In my early days in pre-sales roles, we had a dedicated team selling testing solutions. The sales guy usually started his presentation (after the other solutions got presented) with “It is like in real life – testing comes always at the end, there is never enough money for it, and due to the previous phases there is never enough time…” – he had to hurry up to get his part done and his messages across.

Nowadays it is completely different, as we have AI to generate shiny code completely free of flaws, isn’t it? Unfortunately – we are not there yet.

Generating code is not a problem anymore, thousands of lines of code, but generating secure code is not necessarily the stronghold. I’ve seen some outcomes of LLMs with good looking code, but with a path traversal issue. After asking the agent to check if there are security problems and a fix, the model reported that it found the path traversal problem. But why hasn’t it avoided the problem in the first place?
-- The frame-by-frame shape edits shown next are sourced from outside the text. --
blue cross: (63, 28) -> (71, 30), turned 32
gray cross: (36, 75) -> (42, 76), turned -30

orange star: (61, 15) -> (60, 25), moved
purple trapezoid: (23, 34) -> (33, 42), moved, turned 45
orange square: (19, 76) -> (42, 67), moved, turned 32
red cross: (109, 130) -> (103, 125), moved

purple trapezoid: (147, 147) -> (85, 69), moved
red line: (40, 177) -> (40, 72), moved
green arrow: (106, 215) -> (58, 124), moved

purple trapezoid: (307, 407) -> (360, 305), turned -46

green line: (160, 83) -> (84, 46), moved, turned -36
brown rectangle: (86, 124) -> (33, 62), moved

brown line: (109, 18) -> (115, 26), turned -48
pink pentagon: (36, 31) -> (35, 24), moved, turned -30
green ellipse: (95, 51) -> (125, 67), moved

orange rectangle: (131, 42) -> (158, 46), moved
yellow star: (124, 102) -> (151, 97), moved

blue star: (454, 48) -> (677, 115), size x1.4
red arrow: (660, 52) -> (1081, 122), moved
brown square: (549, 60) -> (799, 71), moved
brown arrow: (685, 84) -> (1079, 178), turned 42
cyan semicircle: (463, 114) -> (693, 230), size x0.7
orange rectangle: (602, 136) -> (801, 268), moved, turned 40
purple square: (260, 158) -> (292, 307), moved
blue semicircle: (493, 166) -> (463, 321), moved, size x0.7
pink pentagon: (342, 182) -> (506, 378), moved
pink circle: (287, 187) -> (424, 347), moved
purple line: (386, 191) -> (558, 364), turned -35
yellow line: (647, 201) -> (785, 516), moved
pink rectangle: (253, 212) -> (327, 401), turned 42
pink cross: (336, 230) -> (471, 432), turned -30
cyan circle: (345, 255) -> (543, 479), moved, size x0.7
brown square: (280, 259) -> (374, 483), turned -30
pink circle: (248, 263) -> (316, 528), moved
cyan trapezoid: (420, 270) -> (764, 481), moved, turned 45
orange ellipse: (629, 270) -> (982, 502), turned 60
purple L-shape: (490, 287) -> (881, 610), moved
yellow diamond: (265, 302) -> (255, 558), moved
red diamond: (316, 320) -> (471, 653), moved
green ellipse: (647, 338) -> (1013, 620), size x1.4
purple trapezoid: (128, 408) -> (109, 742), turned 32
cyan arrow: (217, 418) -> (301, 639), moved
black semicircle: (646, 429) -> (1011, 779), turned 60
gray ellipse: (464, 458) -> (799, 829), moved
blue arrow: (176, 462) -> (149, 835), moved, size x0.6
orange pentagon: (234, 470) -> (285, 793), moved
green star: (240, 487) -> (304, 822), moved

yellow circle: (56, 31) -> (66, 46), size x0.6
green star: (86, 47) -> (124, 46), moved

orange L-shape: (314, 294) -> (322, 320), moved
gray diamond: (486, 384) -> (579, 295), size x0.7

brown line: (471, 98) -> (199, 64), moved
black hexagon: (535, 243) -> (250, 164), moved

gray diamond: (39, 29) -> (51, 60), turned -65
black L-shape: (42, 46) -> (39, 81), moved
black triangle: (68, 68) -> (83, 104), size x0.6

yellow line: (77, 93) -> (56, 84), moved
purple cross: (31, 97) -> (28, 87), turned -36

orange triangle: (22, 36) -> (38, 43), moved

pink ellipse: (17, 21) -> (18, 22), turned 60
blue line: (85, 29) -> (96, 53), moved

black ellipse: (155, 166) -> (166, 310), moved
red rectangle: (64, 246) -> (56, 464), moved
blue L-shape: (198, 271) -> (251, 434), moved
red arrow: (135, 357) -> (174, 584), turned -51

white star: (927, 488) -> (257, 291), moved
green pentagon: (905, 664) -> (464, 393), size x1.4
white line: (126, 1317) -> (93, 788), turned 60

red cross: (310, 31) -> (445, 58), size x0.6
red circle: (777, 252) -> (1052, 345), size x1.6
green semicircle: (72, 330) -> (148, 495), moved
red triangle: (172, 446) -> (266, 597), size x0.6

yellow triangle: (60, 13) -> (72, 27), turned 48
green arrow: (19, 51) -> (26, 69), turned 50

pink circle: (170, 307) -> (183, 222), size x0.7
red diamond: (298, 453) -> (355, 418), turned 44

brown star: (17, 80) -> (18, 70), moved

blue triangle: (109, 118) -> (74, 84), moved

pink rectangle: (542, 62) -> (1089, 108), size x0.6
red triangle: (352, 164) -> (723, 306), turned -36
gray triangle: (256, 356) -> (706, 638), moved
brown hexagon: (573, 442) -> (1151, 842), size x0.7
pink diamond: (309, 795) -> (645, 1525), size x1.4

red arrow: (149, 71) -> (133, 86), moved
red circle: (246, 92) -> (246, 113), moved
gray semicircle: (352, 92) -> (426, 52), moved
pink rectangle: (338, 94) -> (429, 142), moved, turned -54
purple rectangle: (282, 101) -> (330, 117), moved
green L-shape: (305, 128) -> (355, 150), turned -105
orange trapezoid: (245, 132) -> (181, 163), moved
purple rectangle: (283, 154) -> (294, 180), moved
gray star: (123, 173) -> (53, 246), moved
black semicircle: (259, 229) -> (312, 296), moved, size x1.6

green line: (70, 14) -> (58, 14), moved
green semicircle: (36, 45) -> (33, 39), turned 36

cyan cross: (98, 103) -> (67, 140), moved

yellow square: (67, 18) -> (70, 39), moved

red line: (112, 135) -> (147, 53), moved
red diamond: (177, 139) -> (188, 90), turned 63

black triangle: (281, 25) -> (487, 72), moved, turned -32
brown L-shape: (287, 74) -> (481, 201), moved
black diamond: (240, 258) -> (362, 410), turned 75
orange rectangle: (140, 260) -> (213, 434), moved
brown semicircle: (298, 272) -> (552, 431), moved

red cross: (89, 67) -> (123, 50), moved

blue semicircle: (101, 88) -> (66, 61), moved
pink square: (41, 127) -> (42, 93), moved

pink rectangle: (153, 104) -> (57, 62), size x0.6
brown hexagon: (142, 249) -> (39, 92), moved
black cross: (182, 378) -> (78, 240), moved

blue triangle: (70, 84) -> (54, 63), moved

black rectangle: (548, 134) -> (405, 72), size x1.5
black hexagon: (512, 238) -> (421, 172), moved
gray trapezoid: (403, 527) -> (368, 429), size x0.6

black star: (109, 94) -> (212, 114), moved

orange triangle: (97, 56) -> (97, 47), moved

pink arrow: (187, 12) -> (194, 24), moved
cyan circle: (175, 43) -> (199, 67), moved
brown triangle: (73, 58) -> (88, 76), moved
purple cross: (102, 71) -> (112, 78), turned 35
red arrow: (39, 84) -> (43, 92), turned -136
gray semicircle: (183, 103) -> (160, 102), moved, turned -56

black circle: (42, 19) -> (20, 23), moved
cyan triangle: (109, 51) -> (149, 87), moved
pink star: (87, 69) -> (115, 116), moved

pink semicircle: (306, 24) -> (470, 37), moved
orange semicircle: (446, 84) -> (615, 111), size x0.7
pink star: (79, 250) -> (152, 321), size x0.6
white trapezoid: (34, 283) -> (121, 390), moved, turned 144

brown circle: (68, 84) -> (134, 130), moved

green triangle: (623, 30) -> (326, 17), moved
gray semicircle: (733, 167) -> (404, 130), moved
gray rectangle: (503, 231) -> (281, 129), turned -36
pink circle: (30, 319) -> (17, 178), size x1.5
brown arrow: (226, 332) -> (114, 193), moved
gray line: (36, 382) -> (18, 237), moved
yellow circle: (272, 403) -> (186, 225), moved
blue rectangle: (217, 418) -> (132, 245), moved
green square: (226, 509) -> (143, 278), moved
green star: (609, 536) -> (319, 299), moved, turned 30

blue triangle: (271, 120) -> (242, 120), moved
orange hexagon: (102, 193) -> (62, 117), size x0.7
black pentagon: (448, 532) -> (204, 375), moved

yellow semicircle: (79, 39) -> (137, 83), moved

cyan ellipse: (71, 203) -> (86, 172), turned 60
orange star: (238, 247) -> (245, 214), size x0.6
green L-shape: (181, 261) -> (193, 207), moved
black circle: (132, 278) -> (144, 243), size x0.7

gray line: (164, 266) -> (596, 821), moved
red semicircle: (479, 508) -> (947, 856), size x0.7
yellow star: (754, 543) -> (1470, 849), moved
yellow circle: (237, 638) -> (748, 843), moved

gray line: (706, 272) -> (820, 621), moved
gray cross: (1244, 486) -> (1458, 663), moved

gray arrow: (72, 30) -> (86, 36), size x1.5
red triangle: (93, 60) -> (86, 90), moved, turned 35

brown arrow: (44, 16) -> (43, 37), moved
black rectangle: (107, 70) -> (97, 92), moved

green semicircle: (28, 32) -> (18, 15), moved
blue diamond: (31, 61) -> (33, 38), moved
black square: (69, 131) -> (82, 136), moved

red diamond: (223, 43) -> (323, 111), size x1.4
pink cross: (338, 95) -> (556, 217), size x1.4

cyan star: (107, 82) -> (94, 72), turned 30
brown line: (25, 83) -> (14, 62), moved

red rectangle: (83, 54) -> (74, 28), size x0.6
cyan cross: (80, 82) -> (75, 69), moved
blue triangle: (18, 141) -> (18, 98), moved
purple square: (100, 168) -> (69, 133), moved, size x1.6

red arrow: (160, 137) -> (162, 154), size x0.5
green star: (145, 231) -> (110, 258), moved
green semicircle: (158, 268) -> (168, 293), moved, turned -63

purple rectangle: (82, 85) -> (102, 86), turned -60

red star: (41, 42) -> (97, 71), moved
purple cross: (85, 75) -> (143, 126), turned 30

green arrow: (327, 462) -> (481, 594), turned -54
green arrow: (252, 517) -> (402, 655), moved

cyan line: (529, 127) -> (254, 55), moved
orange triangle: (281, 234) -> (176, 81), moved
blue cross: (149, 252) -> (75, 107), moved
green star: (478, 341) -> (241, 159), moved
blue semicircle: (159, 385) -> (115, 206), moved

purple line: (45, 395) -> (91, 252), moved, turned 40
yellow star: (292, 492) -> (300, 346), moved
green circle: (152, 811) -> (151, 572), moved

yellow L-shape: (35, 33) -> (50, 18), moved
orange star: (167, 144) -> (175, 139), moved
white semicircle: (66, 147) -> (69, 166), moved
Another example is a code generated by an agent out of a userstory, and a second agent (from the same vendor, BTW) fixing it. Okay, I want to be fair – we are still in the early days of GenAI, but do we really want to focus on the same characters in development that we have with humans?

After talking to a real person, it is easy to categorize his personality in terms of coding. You have the prototype doing things quick and dirty (but it does the job), or it is the well-balanced personality of a full-stack developer, and the more architectural type, balancing art and engineering style of a principal full-stack developer. All types create code with issues, or it is hard to maintain or inefficient.

However, the vast majority of generated code smells, for example, by creating redundant code in various parts of the application, or unused code. Although it is not a security risk, it still causes problems along the lifecycle.

There is an excellent blog from SonarSource on some LLMs and their personality (Message from Welcome to Sonar Chat!).

It is interesting that some LLMs do change their behavior when you tell them to do so. A nice kick in the butt like “I’ve told you multiple times to avoid security flaws, so do it!” can give the entire process a new spin. Companies that are in the process of adopting GenAI in their development should carefully select which LLM they want to use as a base. Blogs like the one above can help with a decision, but might be outdated immediately after being published. The final decision is still up to you. Here is the link to the OWASP 2025 Top 10 Risk & Mitigations for LLMs and Gen AI Apps (LLMRisks Archive – OWASP Gen AI Security Project). If the LLM in your PoC is not making mistakes, then you have a winner!

Meanwhile, there is no choice – the generated code must be validated and reviewed while taking it into production. It doesn’t start after committing your sourcecode. Continuous checks must be done in the IDE of the developer, and quality gates must be passed along the entire CI/CD cycle. The more the software is endangering the life of users (physically and socially), the more rigid the checks must be.

Let’s think about GenAI LLMs like young kids – they will grow up and mature, but until then they need proper rail guards not getting lost on the way.